Friday, March 29, 2013

Review: Bioshock Infinite (PS3)

I sincerely hope that Bioshock Infinite changes the way that developers approach sequels. Too many companies, in their haste to release a new incarnation every year, constantly re-release the same game over and over again with the most minor of improvements. That gets dull very quickly and offending games begin to feel more like DLC than a AAA release. Thankfully, that is not the case here. Bioshock Infinite is the complete opposite: a self-contained story that captures the spirit and innovation of the first game and pushes it even further, quite literally rocketing it into a massive new world. The stakes are high and its goals are lofty. Infinite is a work of art that shouldn’t be missed.

More shameless gushing... after the jump!

It’s hard to narrow down what exactly it is I love most about my adventure to cloud city, Columbia, but one of the first things you realise is that Infinite is ambitious. There are no cut corners in Columbia and I honestly don’t think I’ve ever seen such a loving attention to detail while building a world. There are so many marvelous sights to see, objects to interact with, and secrets to discover that initially you’ll be quite content to just breathe in your surroundings and explore. Some of these design choices are bombastic and yet are balanced by decisions that are refreshingly subtle. Visually, it never feels repetitive either. As the story propels you forward there is always something new to see.

This total immersion is aided by the fact that are very few cutscenes that wrest control from you. Most dialogue occurs while you are actively playing, allowing you to place yourself in the action and choose your own camera angles via your own viewpoint. It’s an effective tactic because - while the story is linear - you always feel in control, an active participant instead of a passive bystander. Not an innovation by any means, but I wish more games did this. I hate pausing from my game to watch another movie. Let me play. Let me create a story around me as I go.

And as for the story? Well... there’s not much I’m going to say. That is something you really need to experience for yourself and I’d encourage you to avoid as much information about it as possible. You play washed up detective Booker Druitt who is sent to columbia to collect a girl to repay a debt. Booker’s memories are hazy and much will be unravelled along the way. All I’ll say is: stick with it, and trust it. It’s confusing as times but it all comes together in a rather  jaw-dropping way.

So how does it stack up the original game? I think that overall it’s better. It’s certainly more confident and doesn’t lag in the middle like the original did, plus I think it offers more variety. Don’t be put off by the fact that Columbia, on the surface, looks like a pristine, Disneyland version of an American town - it isn’t all as perfect as it may at first seem. The underwater city of Rapture was dark and hostile from the beginning, so when I started Infinite and walked through the breathtakingly beautiful city streets of Columbia - with its parades and barbershop quartets - I found it hard to imagine how I would segue into any form of combat or conflict. Rest assured the solution is not only great but it’s unexpectedly bold and confronting. It’s a strong catalyst for action and instantly kicks the game into gear.

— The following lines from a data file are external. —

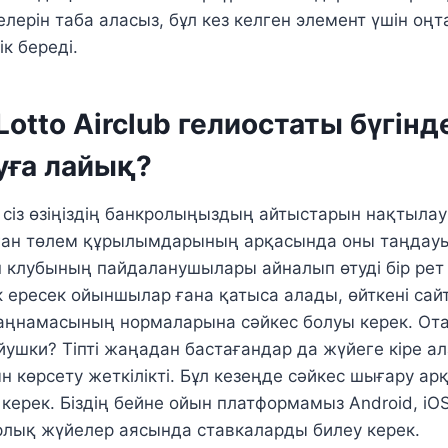
ерін таба аласыз, бұл кез келген элемент үшін оң
ік береді.
Lotto Airclub гелиостаты бүгінд
уға лайық?
 сіз өзіңіздің банкролыңыздың айтыстарын нақтыла
ан төлем құрылымдарының арқасында оны таңдауы
клубының пайдаланушылары айналып өтуді бір рет 
 ересек ойыншылар ғана қатыса алады, өйткені сай
аңнамасының нормаларына сәйкес болуы керек. От
айушки? Тіпті жаңадан бастағандар да жүйеге кіре а
н көрсету жеткілікті. Бұл кезеңде сәйкес шығару ар
 керек. Біздің бейне ойын платформамыз Android, iO
рлық жүйелер аясында ставкаларды билеу керек.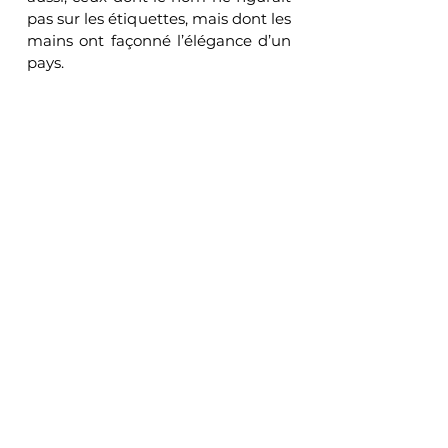
pas sur les étiquettes, mais dont les 
mains ont façonné l’élégance d’un 
pays.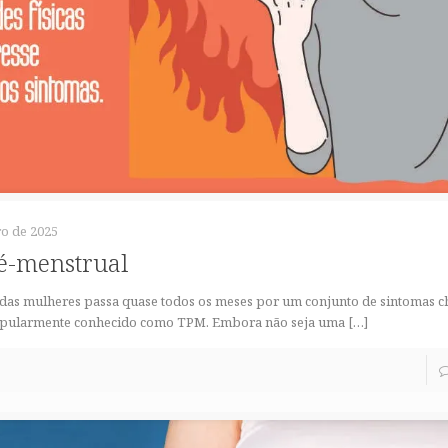
o de 2025
é-menstrual
 das mulheres passa quase todos os meses por um conjunto de sintomas
opularmente conhecido como TPM. Embora não seja uma
[…]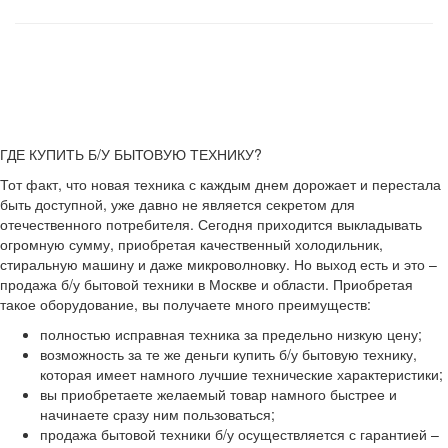
ГДЕ КУПИТЬ Б/У БЫТОВУЮ ТЕХНИКУ?
Тот факт, что новая техника с каждым днем дорожает и перестала
быть доступной, уже давно не является секретом для
отечественного потребителя. Сегодня приходится выкладывать
огромную сумму, приобретая качественный холодильник,
стиральную машину и даже микроволновку. Но выход есть и это –
продажа б/у бытовой техники в Москве и области. Приобретая
такое оборудование, вы получаете много преимуществ:
полностью исправная техника за предельно низкую цену;
возможность за те же деньги купить б/у бытовую технику,
которая имеет намного лучшие технические характеристики;
вы приобретаете желаемый товар намного быстрее и
начинаете сразу ним пользоваться;
продажа бытовой техники б/у осуществляется с гарантией –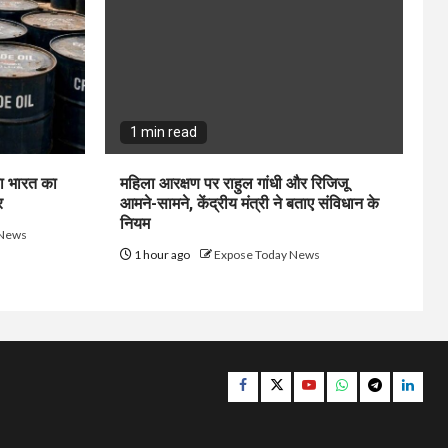
1 min read
ा भारत का
महिला आरक्षण पर राहुल गांधी और रिजिजू
र
आमने-सामने, केंद्रीय मंत्री ने बताए संविधान के
नियम
 News
1 hour ago
Expose Today News
Facebook
Twitter
YouTube
Whatsapp
Telegram
Linke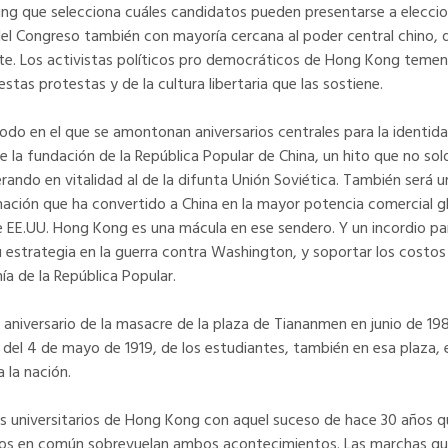
jing que selecciona cuáles candidatos pueden presentarse a eleccio
del Congreso también con mayoría cercana al poder central chino, 
nte. Los activistas políticos pro democráticos de Hong Kong teme
estas protestas y de la cultura libertaria que las sostiene.
odo en el que se amontonan aniversarios centrales para la identida
e la fundación de la República Popular de China, un hito que no sol
ando en vitalidad al de la difunta Unión Soviética. También será u
mación que ha convertido a China en la mayor potencia comercial g
EE.UU. Hong Kong es una mácula en ese sendero. Y un incordio para
u estrategia en la guerra contra Washington, y soportar los costos
 de la República Popular.
 aniversario de la masacre de la plaza de Tiananmen en junio de 198
del 4 de mayo de 1919, de los estudiantes, también en esa plaza, 
a la nación.
os universitarios de Hong Kong con aquel suceso de hace 30 años 
ntos en común sobrevuelan ambos acontecimientos. Las marchas qu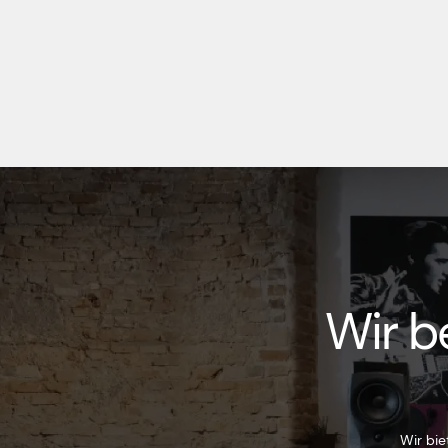
Wir b
Wir bie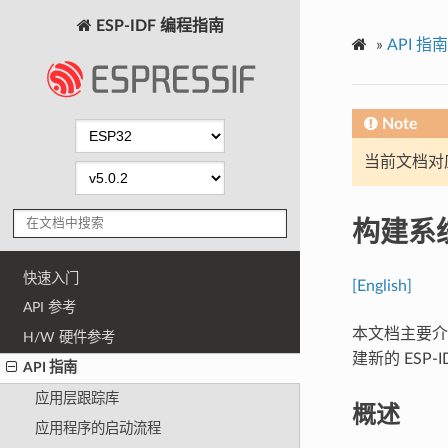
ESP-IDF 编程指南
»
API 指南
Note
当前文档对
构建系
快速入门
[English]
API 参考
本文档主要介绍
H/W 硬件参考
建新的 ESP
API 指南
应用层跟踪库
概述
应用程序的启动流程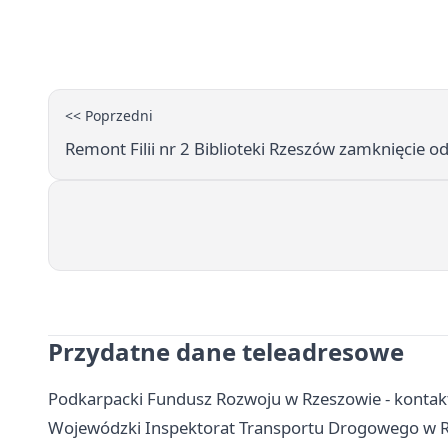
<< Poprzedni
Remont Filii nr 2 Biblioteki Rzeszów zamknięcie od
Przydatne dane teleadresowe
Podkarpacki Fundusz Rozwoju w Rzeszowie - kontakt,
Wojewódzki Inspektorat Transportu Drogowego w Rz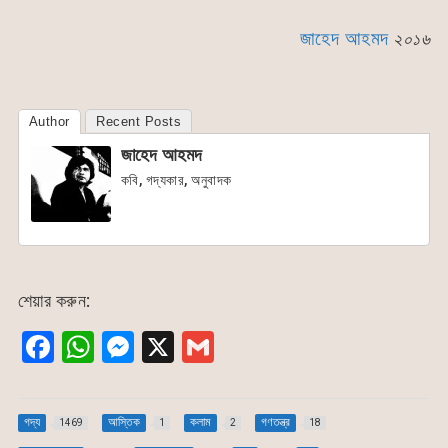
জাহেদ আহমদ
২০১৬
Author
Recent Posts
জাহেদ আহমদ
কবি, গদ্যকার, অনুবাদক
শেয়ার করুন:
F
W
M
X
G
a
h
e
m
c
at
s
ai
গদ্য
আস্তিক
কলাম
গণতন্ত্র
1469
1
2
18
e
s
s
l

And the combat is every bit as great as the first game and then some, utilising a mix of firearms and superhuman powers (called “vigors” here). You have a whole new range of “magic/science” to choose from including possession, watery tendrils, and the ability to cast a murder of menacing crows. You also now have the option of leaping onto one of the city’s many skyrails during combat, transporting you quickly from area to area, however the varied enemies are more than happy to pursue. And once you’ve teamed up with Elizabeth she has her own ways of altering the ways in which you fight, meaning that every battle is huge and expansive, often spreading across large areas of city and providing you with a near infinite number of possible methods of approach.

At times it’s all a strange mix. Infinite is grim, gory and brutal and yet Elizabeth glides through it like a perfect Disney princess. She’s the real heart of the game and you’ll do anything to protect her. Or should that be, protect yourself from her? She’s an enigmatic and memorable character and your developing relationship with her ties everything together. Any game that can make me so invested in the characters and their outcomes is a winner for me. It’s that extra level that far too many games fail to attain. It's definitely a game that will linger with you once you've finished and it's already generating a lot of discussion.

Damn it! I've already said too much! Seriously, just pick this one up. The best game I've played in a long time, and one of the absolute finest examples of this current generation. This is the one to beat and I hope it paves the way for all developers to make better, more ambitious, sequels in the future.